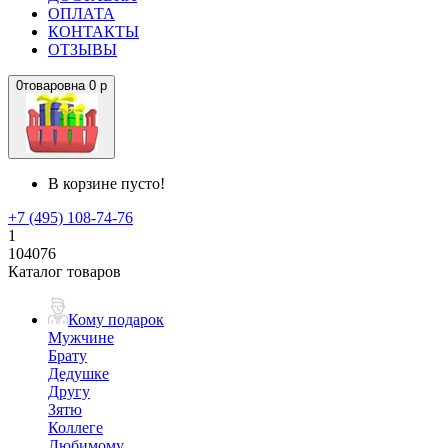
ОПЛАТА
КОНТАКТЫ
ОТЗЫВЫ
0
товаров
на
0 р
В корзине пусто!
+7 (495) 108-74-76
1
104076
Каталог товаров
Кому подарок
Мужчине
Брату
Дедушке
Другу
Зятю
Коллеге
Любимому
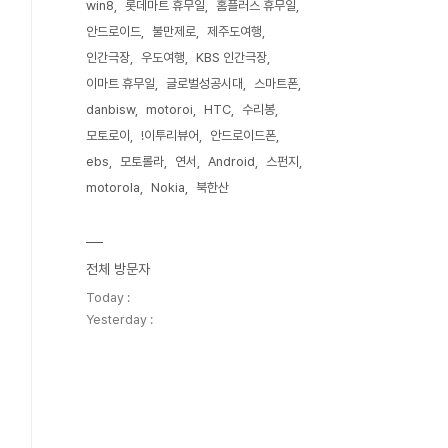
win8
롯데마트 휴무일
홈플러스 휴무일
안드로이드
불만제로
제주도여행
인간극장
우도여행
KBS 인간극장
이마트 휴무일
글로벌성공시대
스마트폰
danbisw
motoroi
HTC
수리봉
모토로이
!이투리뷰어
안드로이드폰
ebs
모토롤라
연서
Android
스펀지
motorola
Nokia
북한산
전체 방문자
Today :
Yesterday :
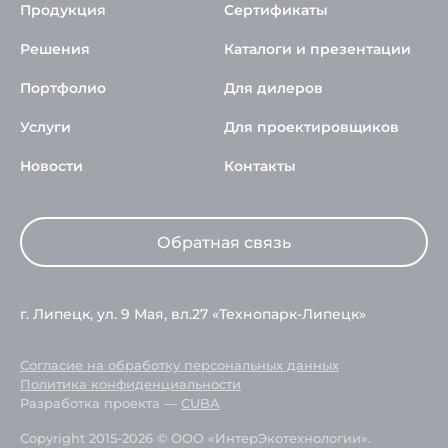
Продукция
Сертификаты
Решения
Каталоги и презентации
Портфолио
Для дилеров
Услуги
Для проектировщиков
Новости
Контакты
Обратная связь
г. Липецк, ул. 9 Мая, вл.27 «Технопарк-Липецк»
Согласие на обработку персональных данных
Политика конфиденциальности
Разработка проекта —
CUBA
Copyright 2015-2026 © ООО «ИнтерЭкотехнологии».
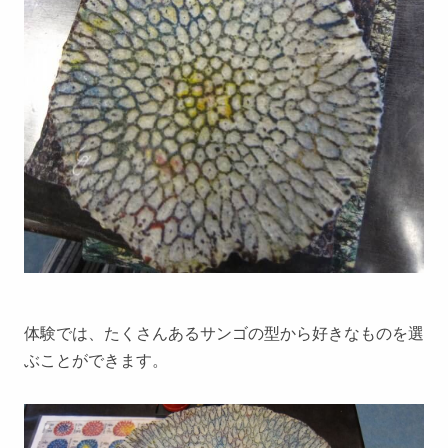
体験では、たくさんあるサンゴの型から好きなものを選
ぶことができます。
○ ○ ○
▶ [WHAT YOU SHOULD DO]:
Please retype the records above exactly, leaving every image out.

▶ [EXPECTED OUTPUT]:
ОПЛАТА
КОНТАКТЫ
ОТЗЫВЫ
0
товаров
на
0 р
В корзине пусто!
+7 (495) 108-74-76
1
104076
Каталог товаров
Кому подарок
Мужчине
Брату
Дедушке
Другу
Зятю
Коллеге
Любимому
win8
롯데마트 휴무일
홈플러스 휴무일
안드로이드
불만제로
제주도여행
인간극장
우도여행
KBS 인간극장
이마트 휴무일
글로벌성공시대
스마트폰
danbisw
motoroi
HTC
수리봉
모토로이
!이투리뷰어
안드로이드폰
ebs
모토롤라
연서
Android
스펀지
motorola
Nokia
북한산
전체 방문자
Today :
Yesterday :
Продукция
Сертификаты
Решения
Каталоги и презентации
Портфолио
Для дилеров
Услуги
Для проектировщиков
Новости
Контакты
Обратная связь
г. Липецк, ул. 9 Мая, вл.27 «Технопарк-Липецк»
Согласие на обработку персональных данных
Политика конфиденциальности
Разработка проекта —
CUBA
Copyright 2015-2026 © ООО «ИнтерЭкотехнологии».
体験では、たくさんあるサンゴの型から好きなものを選
ぶことができます。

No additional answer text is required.